Investing amidst volatility
Every stock market decline and correction in history has ultimately given birth to a new bull market. Exceptional returns have been achieved during the recovery. Unfortunately, it is nearly impossible to predict when this upturn will commence.
This is why injecting capital into the market during tumultuous periods is my preferred strategy. If the top-tier stocks continue to decline, I will have more capital to acquire even more shares at a better price.

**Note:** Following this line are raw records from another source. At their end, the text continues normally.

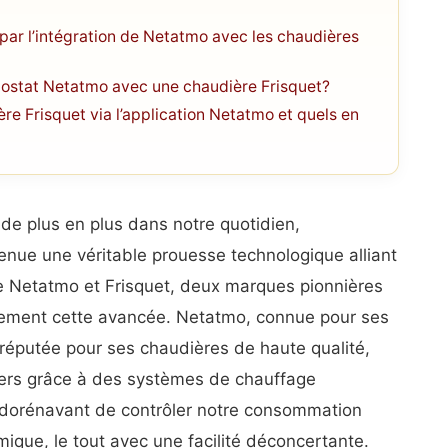
s par l’intégration de Netatmo avec les chaudières
rmostat Netatmo avec une chaudière Frisquet?
re Frisquet via l’application Netatmo et quels en
 de plus en plus dans notre quotidien,
enue une véritable prouesse technologique alliant
re Netatmo et Frisquet, deux marques pionnières
aitement cette avancée. Netatmo, connue pour ses
, réputée pour ses chaudières de haute qualité,
oyers grâce à des systèmes de chauffage
t dorénavant de contrôler notre consommation
mique, le tout avec une facilité déconcertante.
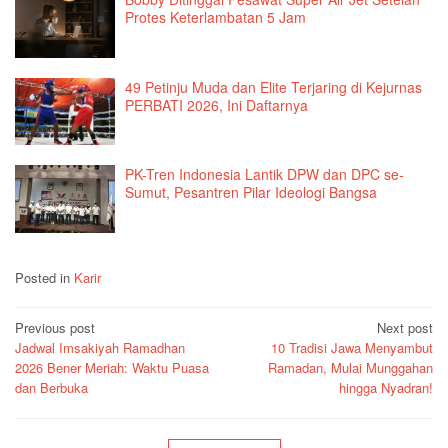
Protes Keterlambatan 5 Jam
49 Petinju Muda dan Elite Terjaring di Kejurnas
PERBATI 2026, Ini Daftarnya
PK-Tren Indonesia Lantik DPW dan DPC se-
Sumut, Pesantren Pilar Ideologi Bangsa
Posted in
Karir
Post
Previous post
Next post
Jadwal Imsakiyah Ramadhan
10 Tradisi Jawa Menyambut
navigation
2026 Bener Meriah: Waktu Puasa
Ramadan, Mulai Munggahan
dan Berbuka
hingga Nyadran!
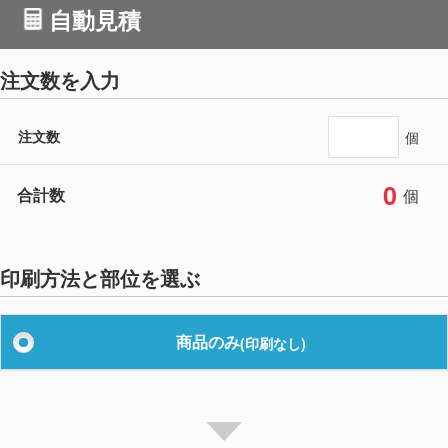
自動見積
注文数を入力
注文数
個
0
合計数
個
印刷方法と部位を選ぶ
商品のみ
(印刷なし)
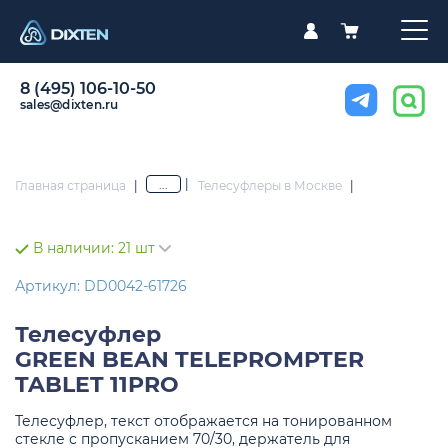
8 (495) 106-10-50
sales@dixten.ru
|
...
Главная страница
|
Телесуфлеры в Москве
|
В наличии:
21 шт
Артикул: DD0042-61726
Телесуфлер
GREEN BEAN TELEPROMPTER
TABLET 11PRO
Телесуфлер, текст отображается на тонированном
стекле с пропусканием 70/30, держатель для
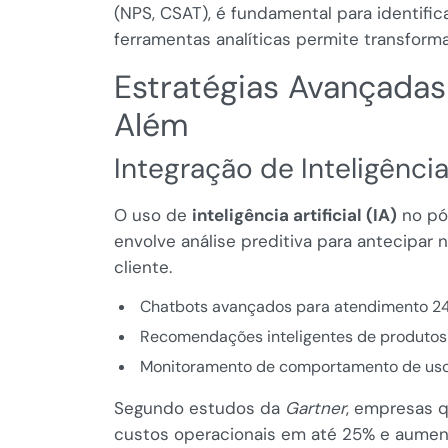
(NPS, CSAT), é fundamental para identifi
ferramentas analíticas permite transform
Estratégias Avançada
Além
Integração de Inteligênci
O uso de
inteligência artificial (IA)
no pó
envolve análise preditiva para antecipar
cliente.
Chatbots avançados para atendimento 24
Recomendações inteligentes de produto
Monitoramento de comportamento de uso 
Segundo estudos da
Gartner
, empresas 
custos operacionais em até 25% e aument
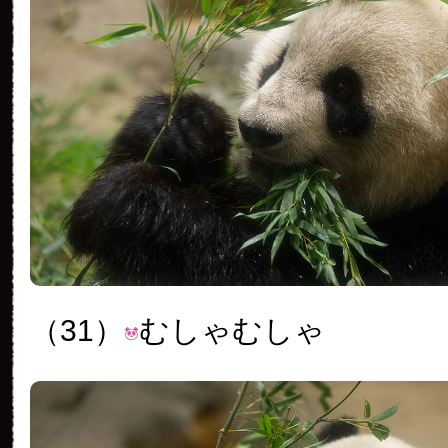
（31）
むしゃむしゃ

Naturally, it is crucial to monitor the performance of companies closely. Surprises can emerge overnight, and a once thriving company can turn into a value trap.
Yet, through disciplined and well-informed decisions, investors can leverage the correction as an opportunity to elevate their portfolios to new heights.
The post Could this stock market plunge be a unique chance to become wealthy? appeared first on The Motley Fool UK.
The opinions expressed regarding the companies discussed in this article are solely those of the author and may differ from the official recommendations we provide in our subscription services like Share Advisor, Hidden Winners, and Pro. At The Motley Fool, we believe that considering a diverse array of insights can make us better investors.